Montreal Cognitive Assessment (Moca) is an important component in the neurobiology of neurodegenerative diseases. This page provides detailed information about its structure, function, and role in disease processes.
The Montreal Cognitive Assessment (MoCA) is a widely used cognitive screening instrument designed to detect mild cognitive impairment (MCI). Developed in 2005 by Ziad Nasreddine and colleagues at the Memory Clinic of the McGill University Health Centre in Montreal, Canada, the MoCA has become one of the most frequently used cognitive screening tools in clinical and research settings[1].
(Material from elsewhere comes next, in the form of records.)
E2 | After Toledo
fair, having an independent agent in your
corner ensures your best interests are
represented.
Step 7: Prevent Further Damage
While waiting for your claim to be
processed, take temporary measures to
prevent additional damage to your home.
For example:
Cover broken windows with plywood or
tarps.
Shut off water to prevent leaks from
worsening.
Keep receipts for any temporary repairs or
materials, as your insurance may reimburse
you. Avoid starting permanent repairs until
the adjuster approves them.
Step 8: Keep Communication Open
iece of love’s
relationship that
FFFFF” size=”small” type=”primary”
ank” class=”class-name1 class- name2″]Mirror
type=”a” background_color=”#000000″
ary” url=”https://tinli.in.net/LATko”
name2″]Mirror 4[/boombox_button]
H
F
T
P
The MoCA is a brief, 10-minute test that assesses multiple cognitive domains. It was specifically designed to be more sensitive than the Mini-Mental State Examination (MMSE) for detecting milder forms of cognitive impairment, particularly in the early stages of neurodegenerative diseases[2]. The test has been validated in hundreds of peer-reviewed studies and is available in over 50 languages and dialects[3].
The MoCA assesses six major cognitive domains1:
The test includes delayed recall of a five-word list, evaluating verbal memory function. This component is particularly sensitive to early memory deficits seen in Alzheimer's Disease2 and other dementias[1:1].
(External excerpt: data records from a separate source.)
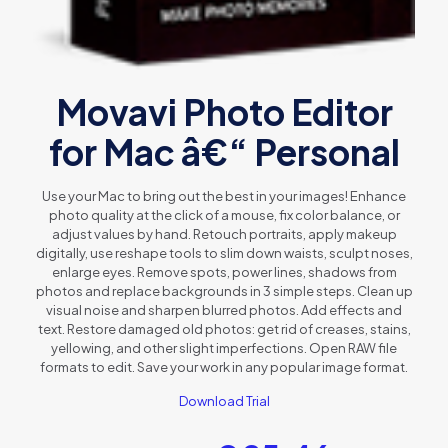
Movavi Photo Editor
for Mac â€“ Personal
Use your Mac to bring out the best in your images! Enhance
photo quality at the click of a mouse, fix color balance, or
adjust values by hand. Retouch portraits, apply makeup
digitally, use reshape tools to slim down waists, sculpt noses,
enlarge eyes. Remove spots, power lines, shadows from
photos and replace backgrounds in 3 simple steps. Clean up
visual noise and sharpen blurred photos. Add effects and
text. Restore damaged old photos: get rid of creases, stains,
yellowing, and other slight imperfections. Open RAW file
formats to edit. Save your work in any popular image format.
Download Trial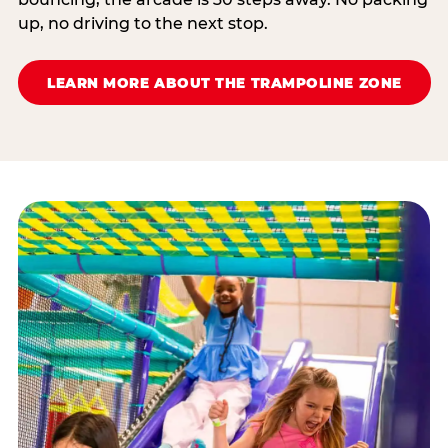
up, no driving to the next stop.
LEARN MORE ABOUT THE TRAMPOLINE ZONE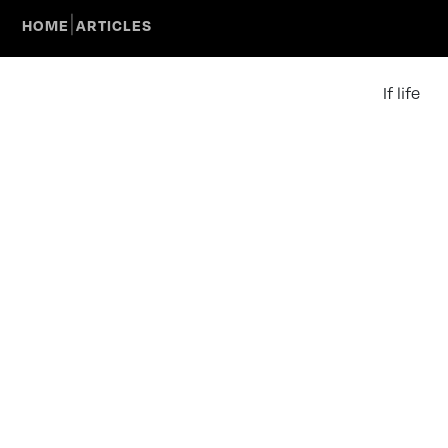
|
HOME
ARTICLES
If life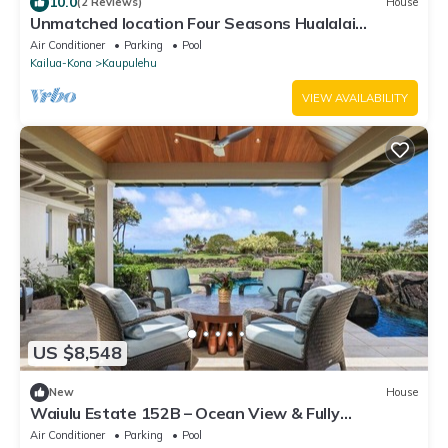
10.0
(2 Reviews)
House
Unmatched location Four Seasons Hualalai
5BR/5BA Ocean Estate 6500sqft 3/4 acre
Air Conditioner
Parking
Pool
Kailua-Kona
Kaupulehu
VIEW AVAILABILITY
US $8,548
New
House
Waiulu Estate 152B – Ocean View & Fully
Renovated | Onsite Staff & Daily Housekeeping
Air Conditioner
Parking
Pool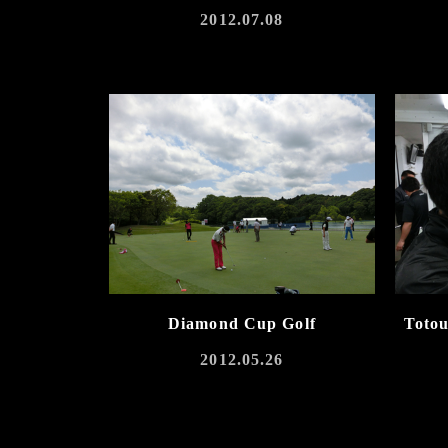
2012.07.08
Diamond Cup Golf
Toto
2012.05.26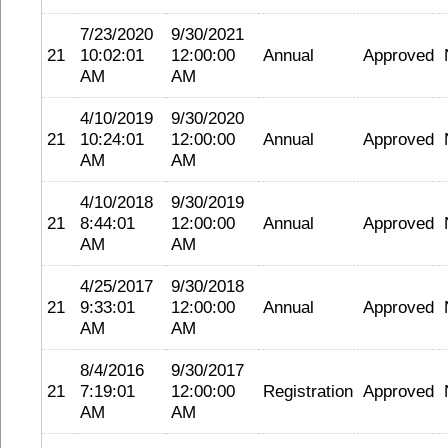
7/23/2020
9/30/2021
21
10:02:01
12:00:00
Annual
Approved
AM
AM
4/10/2019
9/30/2020
21
10:24:01
12:00:00
Annual
Approved
AM
AM
4/10/2018
9/30/2019
21
8:44:01
12:00:00
Annual
Approved
AM
AM
4/25/2017
9/30/2018
21
9:33:01
12:00:00
Annual
Approved
AM
AM
8/4/2016
9/30/2017
21
7:19:01
12:00:00
Registration
Approved
AM
AM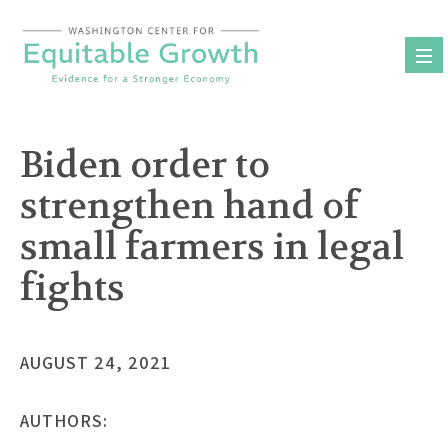
Skip
to
content
Biden order to
strengthen hand of
small farmers in legal
fights
AUGUST 24, 2021
AUTHORS: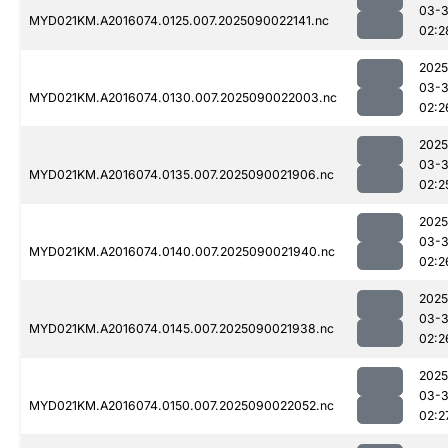
03-3
MYD021KM.A2016074.0125.007.2025090022141.nc
02:2
2025
03-3
MYD021KM.A2016074.0130.007.2025090022003.nc
02:2
2025
03-3
MYD021KM.A2016074.0135.007.2025090021906.nc
02:2
2025
03-3
MYD021KM.A2016074.0140.007.2025090021940.nc
02:2
2025
03-3
MYD021KM.A2016074.0145.007.2025090021938.nc
02:2
2025
03-3
MYD021KM.A2016074.0150.007.2025090022052.nc
02:2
Participants are asked to copy a cube and draw a clock face with a specific time. These tasks assess visuoconstructional skills and spatial planning abilities that are often affected in Frontotemporal Dementia and Posterior Cortical Atrophy[2:1].
Executive function is assessed through a trail-making task (alternating between numbers and letters), phonemic fluency, and the clock-drawing task. These functions are particularly vulnerable in Parkinson's Disease, Huntington's Disease, and vascular cognitive impairment[3:1].
Simple attention is tested through a digit span task (forward and backward), while sustained attention is assessed via a continuous subtraction task. Working memory is evaluated through the digit span backward component[1:2].
Language assessment includes object naming, sentence repetition, and phonemic fluency (generating words beginning with a specific letter). Language deficits are prominent in Primary Progressive Aphasia and Alzheimer's Disease[2:2].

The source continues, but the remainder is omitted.